In a language with list comprehensions, the above could be written as

string_permutations []     = [ [] ]
string_permutations (x:xs) = [ q | p <- string_permutations(xs)
                                 , q <- insert_everywhere(x,p) ]

The principle is simple: deconstruct it into parts, do the parts recursively, combine the results. The trick of course is to keep it "true" at each step: to not violate some law about it, to not break some invariant about it. IOW the smaller problems must be "similar" to the bigger one: same laws must apply, same "theories" (i.e. "what we can rightly say about it") must apply.

Usually, we should do the deconstruction in the most direct and simplest way possible. In our example we could have tried splitting the string into two halves -- but then the combination step would be non-trivial.

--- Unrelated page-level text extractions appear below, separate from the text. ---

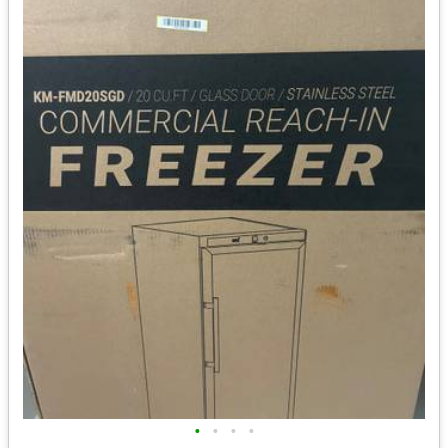
•
•
•
•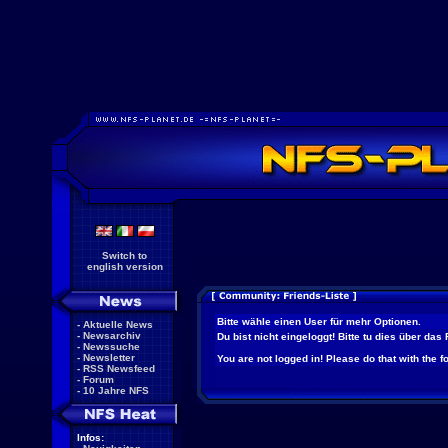
Switch to
english version
Bitte wähle einen User für mehr Optionen.
-
Aktuelle News
-
Newsarchiv
Du bist nicht eingeloggt! Bitte tu dies über das
-
Newssuche
-
Newsletter
You are not logged in! Please do that with the f
-
RSS Newsfeed
-
Forum
-
10 Jahre NFS
Infos: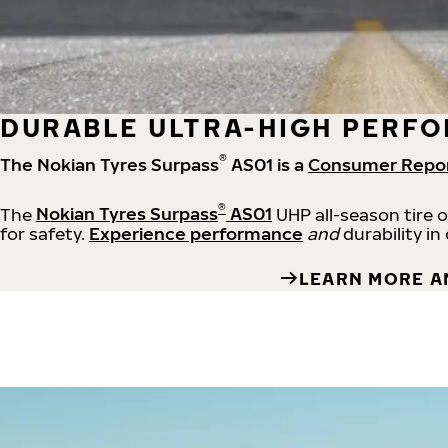
DURABLE ULTRA-HIGH PERFO
®
The Nokian Tyres Surpass
AS01 is a
Consumer Repo
®
The
Nokian Tyres Surpass
AS01
UHP all-season tire 
for safety.
Experience performance
and
durability in
LEARN MORE A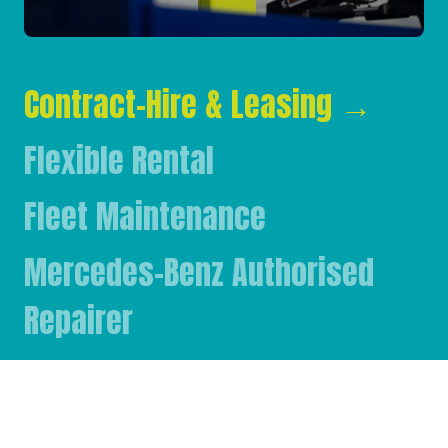
Contract-Hire & Leasing
→
Flexible Rental
Fleet Maintenance
Mercedes-Benz Authorised
Repairer
Mercedes-Benz & FUSO Parts
FASSI Crane Main Dealer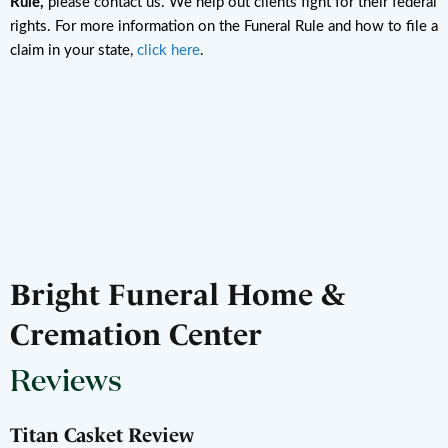
Rule,
please contact us. We help out clients fight for their federal
rights. For more information on the Funeral Rule and how to file a
claim in your state,
click here
.
Bright Funeral Home &
Cremation Center
Reviews
Titan Casket Review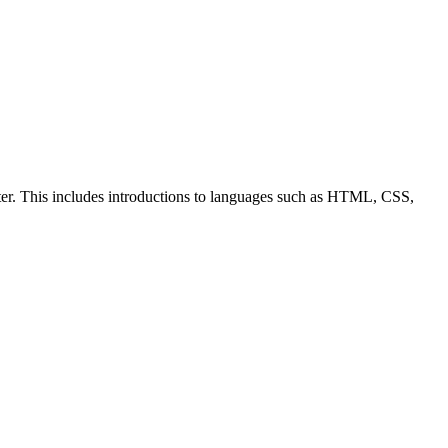
ter. This includes introductions to languages such as HTML, CSS,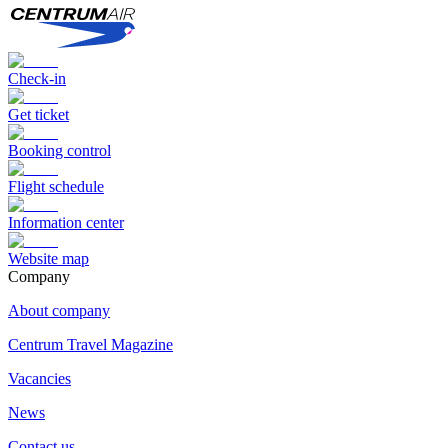
Check-in
Get ticket
Booking control
Flight schedule
Information center
Website map
Сompany
About company
Centrum Travel Magazine
Vacancies
News
Contact us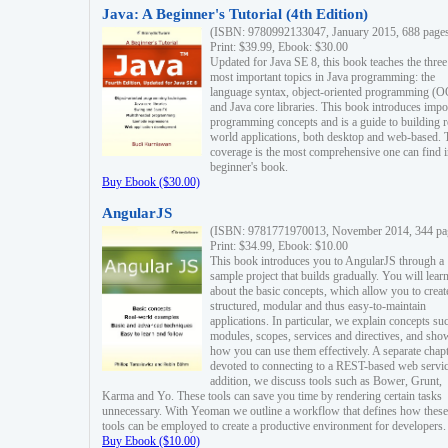
Java: A Beginner's Tutorial (4th Edition)
(ISBN: 9780992133047, January 2015, 688 page
Print: $39.99, Ebook: $30.00
Updated for Java SE 8, this book teaches the three
most important topics in Java programming: the
language syntax, object-oriented programming (
and Java core libraries. This book introduces impo
programming concepts and is a guide to building r
world applications, both desktop and web-based. 
coverage is the most comprehensive one can find i
beginner's book.
Buy Ebook ($30.00)
AngularJS
(ISBN: 9781771970013, November 2014, 344 pa
Print: $34.99, Ebook: $10.00
This book introduces you to AngularJS through a
sample project that builds gradually. You will lear
about the basic concepts, which allow you to creat
structured, modular and thus easy-to-maintain
applications. In particular, we explain concepts su
modules, scopes, services and directives, and sho
how you can use them effectively. A separate chapt
devoted to connecting to a REST-based web servic
addition, we discuss tools such as Bower, Grunt,
Karma and Yo. These tools can save you time by rendering certain tasks
unnecessary. With Yeoman we outline a workflow that defines how these
tools can be employed to create a productive environment for developers.
Buy Ebook ($10.00)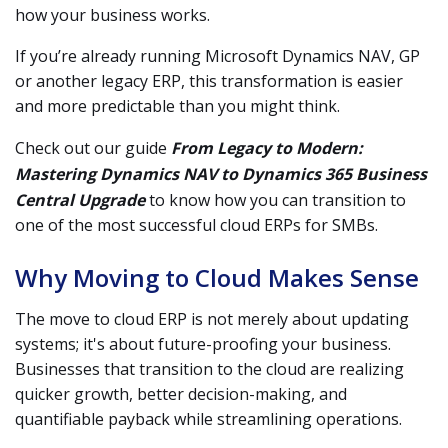
how your business works.
If you’re already running Microsoft Dynamics NAV, GP
or another legacy ERP, this transformation is easier
and more predictable than you might think.
Check out our guide
From Legacy to Modern:
Mastering
Dynamics NAV to Dynamics 365 Business
Central Upgrade
to know how you can transition to
one of the most successful cloud ERPs for SMBs.
Why Moving to Cloud Makes Sense
The move to cloud ERP is not merely about updating
systems; it's about future-proofing your business.
Businesses that transition to the cloud are realizing
quicker growth, better decision-making, and
quantifiable payback while streamlining operations.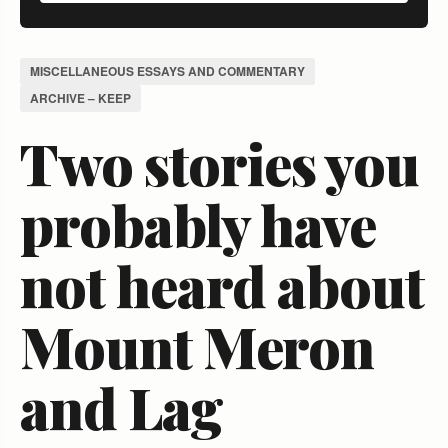
MISCELLANEOUS ESSAYS AND COMMENTARY
ARCHIVE – KEEP
Two stories you
probably have
not heard about
Mount Meron
and Lag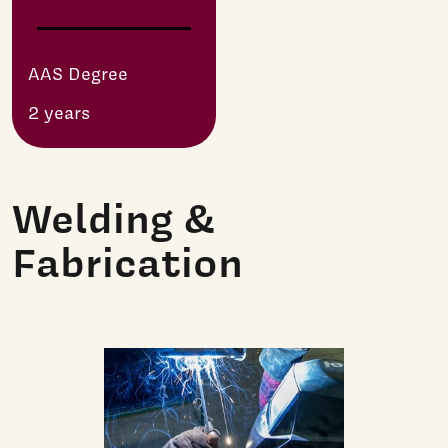
AAS Degree
2 years
Welding &
Fabrication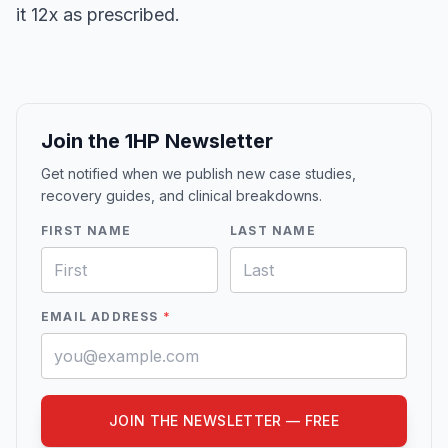
it 12x as prescribed.
Join the 1HP Newsletter
Get notified when we publish new case studies,
recovery guides, and clinical breakdowns.
FIRST NAME
LAST NAME
EMAIL ADDRESS
*
JOIN THE NEWSLETTER — FREE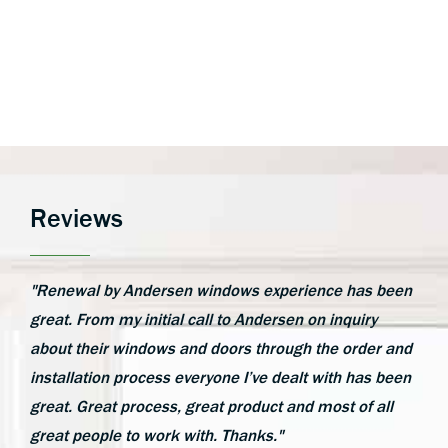
Reviews
"Renewal by Andersen windows experience has been
great. From my initial call to Andersen on inquiry
about their windows and doors through the order and
installation process everyone I’ve dealt with has been
great. Great process, great product and most of all
great people to work with. Thanks."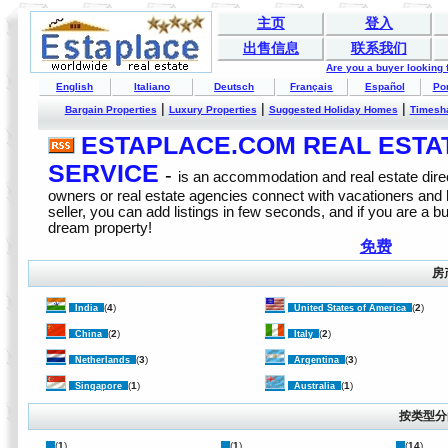
主页
登入
出售信息
联系我们
Are you a buyer looking
English
Italiano
Deutsch
Français
Español
Po
|
|
|
Bargain Properties
Luxury Properties
Suggested Holiday Homes
Timesh
ESTAPLACE.COM REAL ESTATE
SERVICE
-
is an accommodation and real estate direc
owners or real estate agencies connect with vacationers and
seller, you can add listings in few seconds, and if you are a b
dream property!
免费
房
(
4
)
(
2
)
India
United States of America
(
2
)
(
2
)
China
Italy
(
3
)
(
3
)
Netherlands
Argentina
(
1
)
(
1
)
Singapore
Australia
按类型分
(
1
)
(
1
)
(
14
)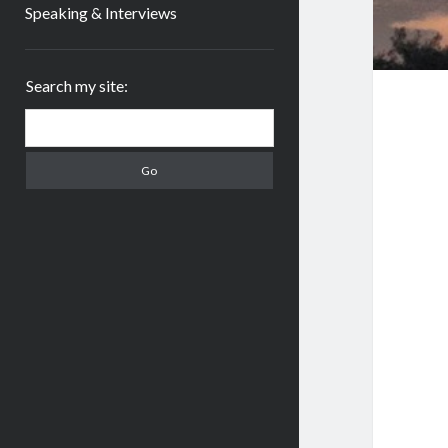
Speaking & Interviews
Sidebar
Search my site:
Search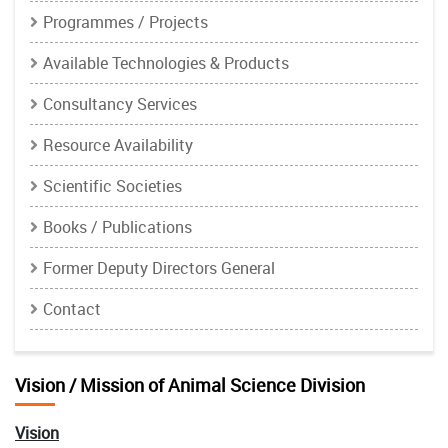
Programmes / Projects
Available Technologies & Products
Consultancy Services
Resource Availability
Scientific Societies
Books / Publications
Former Deputy Directors General
Contact
Vision / Mission of Animal Science Division
Vision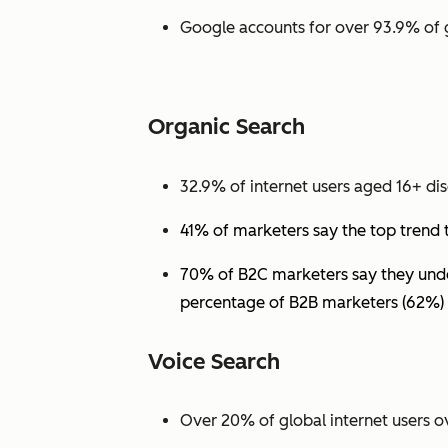
Google accounts for over 93.9% of 
Organic Search
32.9% of internet users aged 16+ dis
41% of marketers say the top trend 
70% of B2C marketers say they under
percentage of B2B marketers (62%) 
Voice Search
Over 20% of global internet users ov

Structural recursion is particularly easy: we're given a structure to begin with, which is usually defined as being built from its constituent parts, to begin with. :) You just need to learn to let go of the imperative hang-ups, like saying to yourself "How can I possibly deal with the sub-parts, while I'm not finished with the thing itself, yet?..".

The mental trick is to imagine copies of yourself doing the same job for each of the sub-parts which are similar to the whole problem, following exactly the same set of rules, recipes and laws. And this is actually how a recursive call is done in the computer: a separate invocation -- a copy -- of the same procedure is made, but in a fresh new environment frame (on "the stack"). Then, when each copy is finished, it gives its results back to its invoker, which combines those results to form its results.

^{(Ah, and reading SICP helps! :) )}

Recursion is a tool which is there to help us, to make programming easier.